Usages
Generating MSA
Generate an MSA by hhblits
hhblits
# Use HHBLITS to generate MSA
tmp_dirt=<temporary directory>
n_threads=4 # number of threads
id=1A2YA # PDB ID and chain of an example
hhblits \
-v 0 \
-d /<directory_to_the_database>/uniclust/UniRef30_2020_03 \
-cpu ${n_threads} \
-n 5 \
-E 0.001 \
-o ${tmp_dirt}/${id}.hhr \
-opsi ${tmp_dirt}/${id}_psiblast.aln \
-i /<directory_to_the_FASTA>/${id}.fasta
Generate an MSA by jackhmmer
jackhmmer
jackhmmer \
--notextw \
--cpu ${n_threads} \
-A ${tmp_dirt}/${id}.sto \
--tblout ${tmp_dirt}/${id}_tbl.out \
--domtblout ${tmp_dirt}/${id}_domtbl.out \
-E 0.01 \
--popen 0.25 \
--pextend 0.4 \
${seq_dirt}/${id}.fasta \
/<directory_to_the_database>/uniref100.fasta \
# Convert format
amo sequence_converter \
-jobname ${id} \
-type 1 \
-msa ${tmp_dirt}/${id}.sto \
-threads ${n_threads} \
-output ${out_dirt}
Usage of AMO
amo: usage command line
amo <command> <args>
These are common Ler commands used in various situations:
get amo and system info. (see also: amo help tutorial)
about -about amo
usage -usage of amo
work on the omics (see also: amo help metaomics)
sff2fastq -convert an SFF file from the 454 genome sequencer
to FASTQ including the sequences and quality scores
base_call -Base calling
atgc_stats -Statistics of FASTQ sequence
atgc_quality -Quality control
atgc_correct -Correct errors in sequencing data
atgc_assembly -sequence assembly by de Bruijn graph or ant colony optimization
read_filter -Filter reads with low quality
kmer_counter -count kmer
kmer_generator -generate kmers
work on the proteomics (see also: amo help proteomics)
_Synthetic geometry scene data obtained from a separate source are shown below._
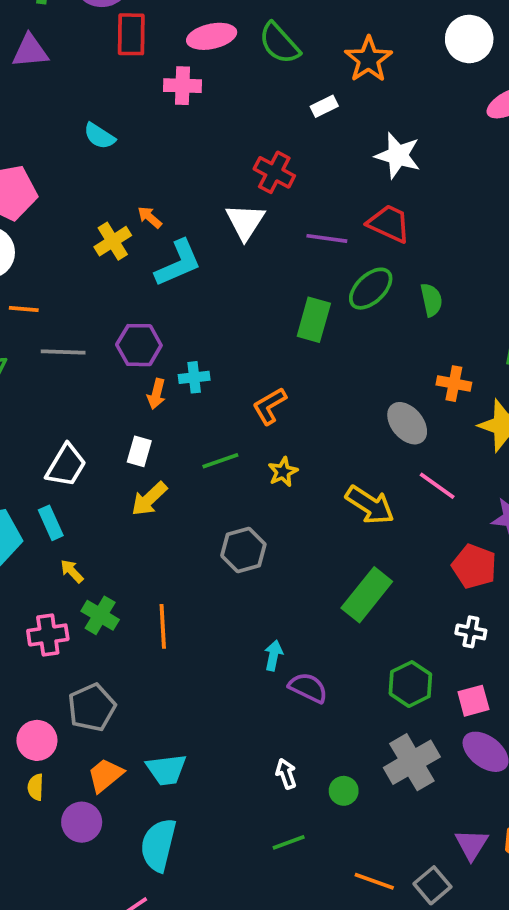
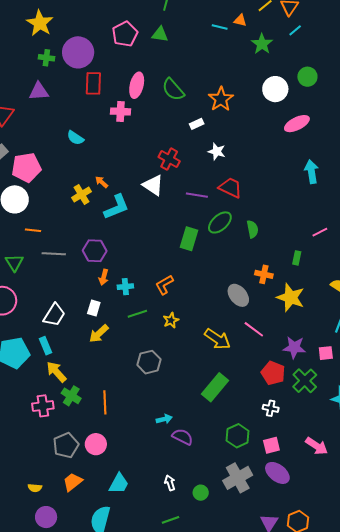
pink ellipse: (212, 36) -> (137, 85), turned -65
white star: (398, 156) -> (217, 152), moved, size x0.7
white triangle: (245, 222) -> (153, 185), turned -30
cyan cross: (194, 377) -> (125, 287), moved
yellow arrow: (72, 571) -> (56, 372), size x1.6
cyan arrow: (274, 655) -> (164, 419), turned 63
pink circle: (37, 740) -> (96, 444), moved
cyan trapezoid: (166, 770) -> (119, 484), moved, turned -55
yellow semicircle: (36, 787) -> (35, 488), turned -88
purple circle: (82, 822) -> (46, 517), moved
sequence_converter -convert the ouput of Jackhmmer to fasta
sequence_mix -pairwise-mixture protein sequences (particular for GPCR-G proteins)
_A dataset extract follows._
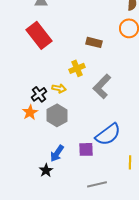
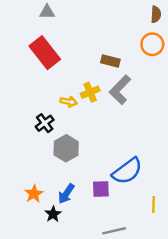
gray L-shape: (102, 86) -> (120, 90), moved
yellow arrow: (59, 88) -> (69, 102), moved
orange star: (30, 112) -> (34, 194), moved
sequence_trim -trim a multiple protein sequence alignment
sequence_stats -statistical analysis on a protein mutiple sequence alignment
sequence_coupling -coupled relationship betwen pairwise protein residues and functional sectors
sequence_eca -infer coupled blocks of protein residues at conserved sites
sequence_energy -calculate energy for a protein sequence or multiple sequences
sequence_design -design a protein sequence
sequence_ddg -infer protein stability (ddG = dG_wt - dG_mutant)
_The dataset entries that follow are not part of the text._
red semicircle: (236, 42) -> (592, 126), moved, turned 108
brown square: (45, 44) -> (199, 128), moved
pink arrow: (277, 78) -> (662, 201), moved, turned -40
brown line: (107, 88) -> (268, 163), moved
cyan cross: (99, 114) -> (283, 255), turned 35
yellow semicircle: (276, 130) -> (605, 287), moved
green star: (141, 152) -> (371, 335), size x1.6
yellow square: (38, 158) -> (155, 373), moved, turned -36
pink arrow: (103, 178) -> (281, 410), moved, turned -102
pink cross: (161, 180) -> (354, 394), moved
point_mutation -point mutation for a given protein sequence
residue_contact -estimate contacts between pairwise residues from protein MSA
selectivity_sector -detect selectivity sectors of determinants in GPCR-G proteins
work on protein folding
pdb_parser -parser a PDB file and write it out in simplified PDB format and/or FASTA sequence file
fasta2pdb -convert protien amino acid sequence into its extended structure
fold_protein -predict tertiary structure
protein_folding -predict folding pathways & tertiary structure
calc_contact -calculate residue contacts from a give PDB file
work on statistics (see also: amo help statistics)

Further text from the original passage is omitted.